Thursday, 7 December 2017
Marriage Amendment (Definition and Religious Freedoms) Bill 2017; Consideration in Detail
Mr Deputy Speaker, I would like to thank you for the opportunity to make what I think will be a brief contribution to this debate. It's pertinent that I do it on this amendment. Being a long-time member of St Vincent de Paul, I think it's imperative that we enshrine their capacity to also adhere to their faith. It's very important because no-one would argue with St Vincent de Paul's right to help those who are most in need, from Matthew Talbot Hostel to Night Patrol. It does, obviously, draw on people predominantly of the Catholic faith, and these people should be allowed to continue on with their charitable work unimpeded by what might be tangential effects of this legislation.
I think it's also important to put on the record—I think it's cowardice not to—that I've said from the start that I would accept the view of the Australian people. I would never vote against the view of the Australian people. I do support the current definition of marriage as it stands. I am concerned in this debate that we should have a sense of the result of the plebiscite, in which roughly 60 per cent of people said yes—congratulations, that's a win—but 40 per cent of people said no. There should also be acknowledgement that absolute victory is absolute tyranny if you don't take into account some of the views of those who disagree. I know that, had the vote had been the other way around, that would be exactly the same argument used.
I don't come to this without a view of people in same-sex relationships. Warren Entsch noted before that it was a lonely old fight to try and get people equal access, especially through the dissolutions of superannuation and property rights. I actually supported those people in those relationships having equal rights and access. I don't come to this debate pretending to be any form of saint, but I do believe in the current definition of marriage, which has stood the test of time. Half of them fail; I acknowledge that—obviously, I acknowledge that I'm currently separated, so that's on the record. People should respect the views and the relationships of people's parents or grandparents. It is a special relationship between a man and a woman, predominantly for the purpose of bringing children into the world—if you are so lucky, noting that many people aren't.

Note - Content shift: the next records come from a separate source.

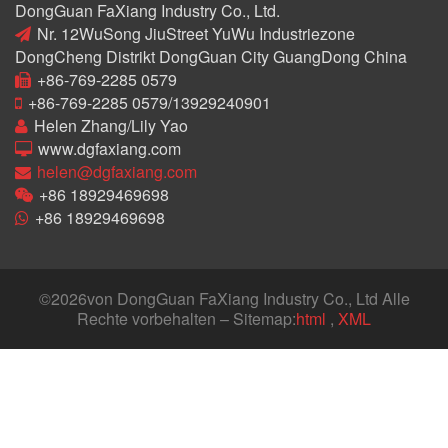
DongGuan FaXiang Industry Co., Ltd.
Nr. 12WuSong JiuStreet YuWu Industriezone
DongCheng Distrikt DongGuan City GuangDong China
+86-769-2285 0579
+86-769-2285 0579/13929240901
Helen Zhang/Lily Yao
www.dgfaxiang.com
helen@dgfaxiang.com
+86 18929469698
+86 18929469698
©
2026von DongGuan FaXiang Industry Co., Ltd Alle
Rechte vorbehalten – Sitemap:
html
,
XML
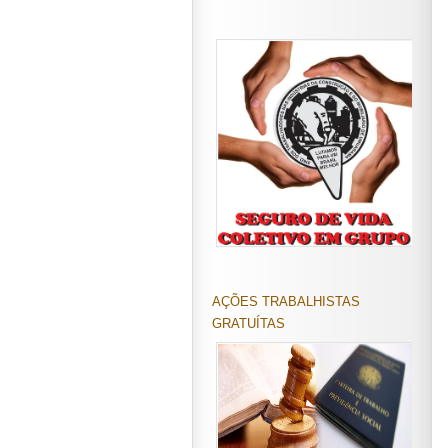
AÇÕES TRABALHISTAS
GRATUÍTAS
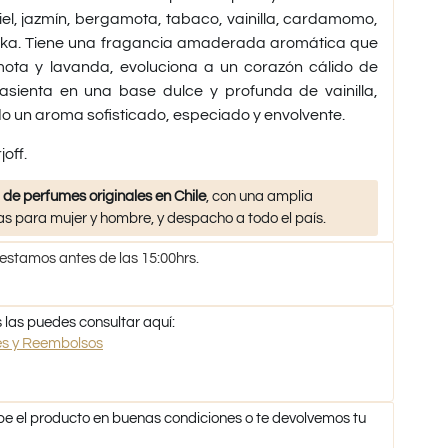
el, jazmín, bergamota, tabaco, vainilla, cardamomo,
nka. Tiene una fragancia amaderada aromática que
ota y lavanda, evoluciona a un corazón cálido de
 asienta en una base dulce y profunda de vainilla,
o un aroma sofisticado, especiado y envolvente.
joff.
 de perfumes originales en Chile
, con una amplia
s para mujer y hombre, y despacho a todo el país.
 estamos antes de las 15:00hrs.
 las puedes consultar aquí:
nes y Reembolsos
be el producto en buenas condiciones o te devolvemos tu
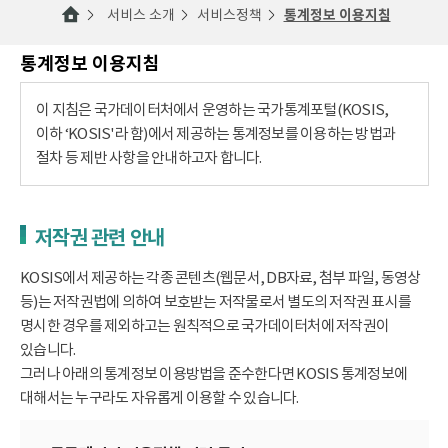
서비스 소개
서비스정책
통계정보 이용지침
통계정보 이용지침
이 지침은 국가데이터처에서 운영하는 국가통계포털(KOSIS,
이하 ‘KOSIS'라 함)에서 제공하는 통계정보를 이용하는 방법과
절차 등 제반 사항을 안내하고자 합니다.
저작권 관련 안내
KOSIS에서 제공하는 각종 콘텐츠(웹문서, DB자료, 첨부 파일, 동영상
등)는 저작권법에 의하여 보호받는 저작물로서 별도의 저작권 표시를
명시한 경우를 제외하고는 원칙적으로 국가데이터처에 저작권이
있습니다.
그러나 아래의 통계정보 이용방법을 준수한다면 KOSIS 통계정보에
대해서는 누구라도 자유롭게 이용할 수 있습니다.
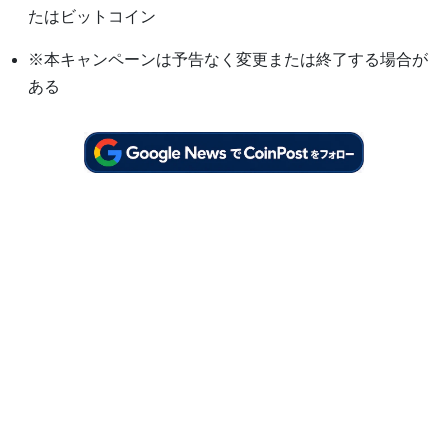
たはビットコイン
※本キャンペーンは予告なく変更または終了する場合が
ある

As we go through this process and what I believe are conscience issues, I am somewhat perplexed that on none of these amendments have we had any support from any members of the Labor Party. I think if they were truly allowed to exercise their conscience there would be an occasion from time to time when there would be Labor Party members who no doubt have the same views as those who have occupied this side of the chamber on the amendments put forward, noting full well that we absolutely respect people's right to occupy that side of the chamber on the issues they find incredibly close and important to themselves. One of the reasons I say this is that on a debate where things had a 60-40 split, the probability that every person in the Labor Party would occupy that side of the bench on every issue is about three in a billion. So I just don't concur with the argument that this is something that people have done of their own free will. I think that there's a form of coercion in this.
That is unfortunate, to be honest, considering that after this part of the debate this piece of legislation will go through—as it should; that's the will of the Australian people—because on some of the issues there should have been more grace put into acknowledging those who have different views and who have rightly raised concerns with us. This issue of St Vincent de Paul is not a red herring. It's an issue that has been brought up in New Zealand; people have been taken to task in St Vincent de Paul in New Zealand. So on this issue if on no other, on behalf of the organisation that I love and cherish and for which I have worked for so long, I'd like to see this supported.